Less than a year after exiting Medford, Bonaventure Senior Living is eyeing a return.
The Salem-based firm plans to build a senior community on the southeast corner of East McAndrews and Springbrook roads.
Late last year, Bonaventure sold Arbor Place, an assisted-living community in east Medford, along with 11 other senior housing communities in Oregon, Idaho, Montana and Nevada for $302 million.
With capital in hand, Bonaventure Senior Living wants to turn part of an undeveloped, sloping hayfield into a continuing care community.
The first hurdle was cleared Thursday night when the Medford Planning Commission recommended a broad zoning designation for a 5.28-acre parcel that is part of a 9-acre property.
The General Land Use Plan change now moves along to the City Council for a vote in June.
Once the broader change is in place, another zone change would clear the way for a medium-sized senior community.
Zoning and other entitlement approvals are anticipated by the end of the year, said Jay Harlan of CSA Planning, who is representing Bonaventure Senior Living.

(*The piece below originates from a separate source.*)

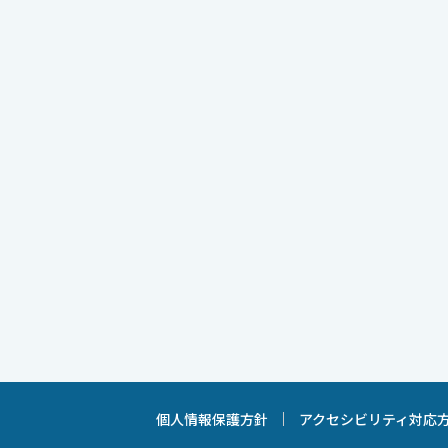
個人情報保護方針
アクセシビリティ対応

"The lack of growth and demand in senior housing during the recession had a lot to do with it," said Jeff Chamberlain, who has developed and managed senior communities throughout the state. "People couldn't sell houses at the prices they expected to and that slowed things for a while. You can only absorb a certain amount of senior housing within a certain time, and it takes continuous growth. We've been static and stagnant for the past six or seven years."
Wyndhaven Properties of Beaverton acquired the property from the descendents of Clara Ditsworth for $3.2 million in October 2005. The commercial property firm has been actively seeking a buyer for several years.
Bonaventure did not respond to repeated telephone messages. The company operates 21 senior housing communities in Colorado, Oregon and Washington. Accord to its website, Bonaventure has four more continuing care communities — providing regular retirement living quarters, assisted living and memory — on the drawing board in each of the three states where it now operates.